Previously I have written about multi version pricing and how the need for designing a version that different segments can self select themselves. Buffets allow customers to put together their own version (potentially infinite version) but at one price. Customers who prefer some of the variety and usually eat less and have lower willingness to pay will not be able to put together a version that they like because of the fixed price. Buffet pricing is hence “pure bundling”.

One way to serve these low WTP customers is to have mixed bundling, offer buffet and a la carte menu. But there are ways the buffet restaurant can serve these customers without straying from their  “pure bundling” strategy. Can you think of one?

A Curious Case of Buffet Pricing

The simple explanation behind buffet pricing is capture value upfront (with a fixed price) and then sell food at marginal cost. For buffet restaurant, the marginal cost to serve one additional customer is $0. A moment’s reflection will convince you that once the raw materials are purchased and cooked into different  menu items the cost is sunk and hence the marginal cost is $0.

Choosing a fixed price model like the buffet is a pricing strategy.  The restaurant is committed to it and cannot change easily change. But does this commitment  limit the total revenue and hence the total profit? No. There are pricing tactics the restaurant can employ to take advantage of short term opportunities.

Diwali is the Indian festival of lights (and more depending on who you ask). It is celebrated today. One of the Indian restaurants that usually offers buffet lunch and dinners at a flat price of $12.95, is promoting a special Diwali dinner for $15.95.   I think this is a great pricing tactic, that fits with the strategy and is designed to increase profit.

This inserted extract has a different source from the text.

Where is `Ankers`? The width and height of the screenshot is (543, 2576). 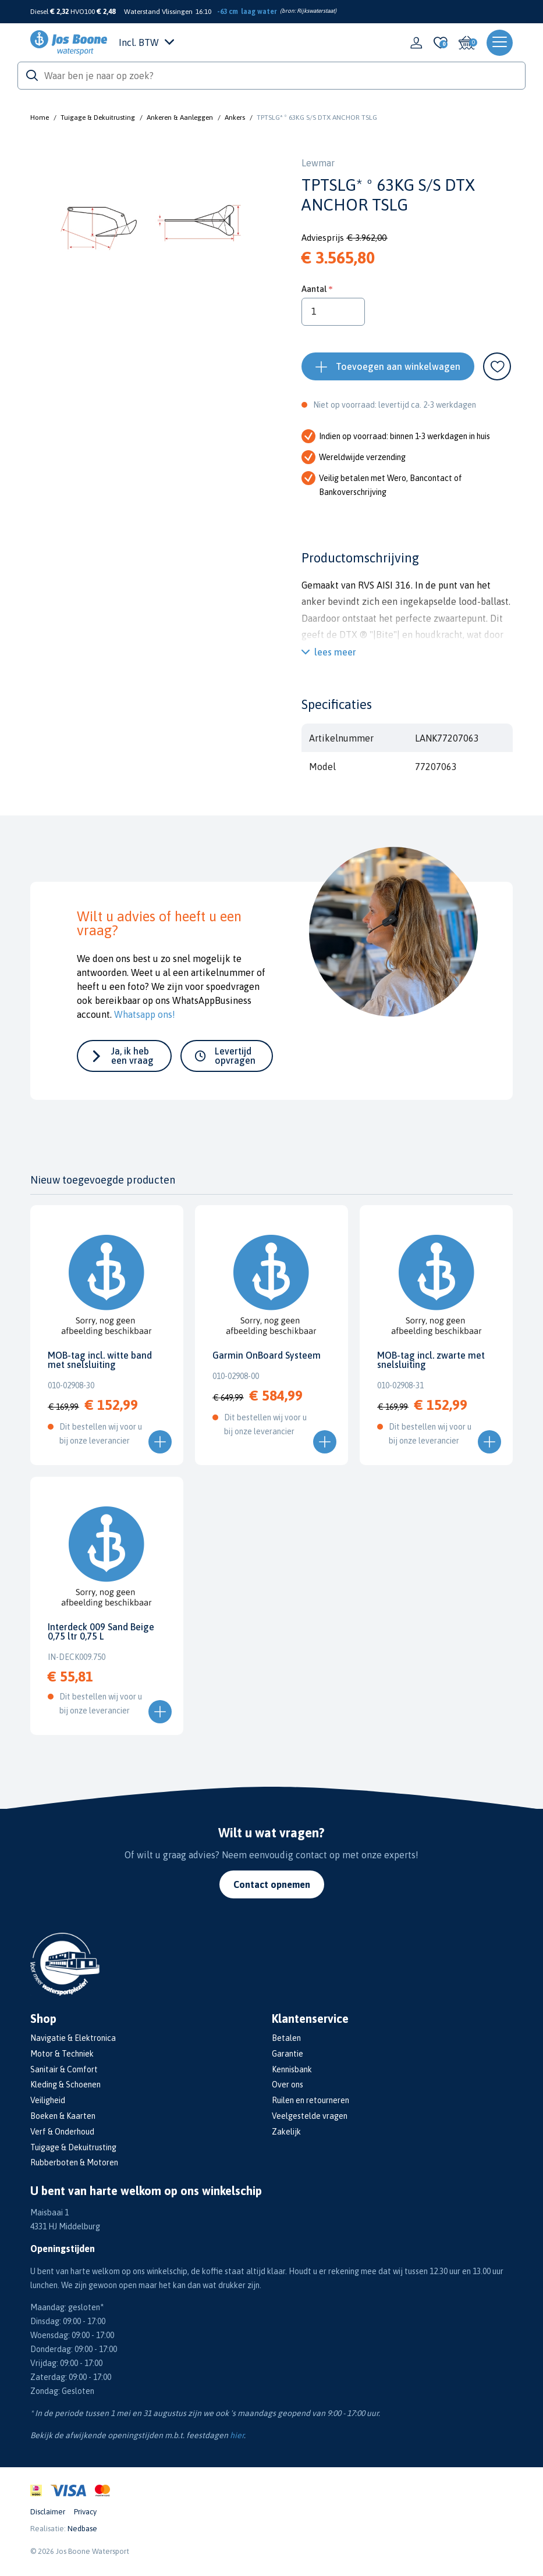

It is arguable that the $3 is pure profit even though the restaurant is promoting an expanded menu with increased variety. The marginal cost is not going to increase from $0 and  their total cost is not going to change significantly. Despite the increase in variety the average consumption per customer is not going to increase (limited stomach volume) and the restaurant can reduce amount of food produced for each menu item.  In addition the special occasion and the attraction of increased variety in menu will also bring in more customers than usual generating additional revenue.

The net is an increase in short term profit from a pricing tactic that fits very well with the strategy. Committing to a strategy does not preclude you from capitalizing on short term opportunities and failure to do so is  “the slowest route to victory”.

How do you manage your pricing strategy and tactics?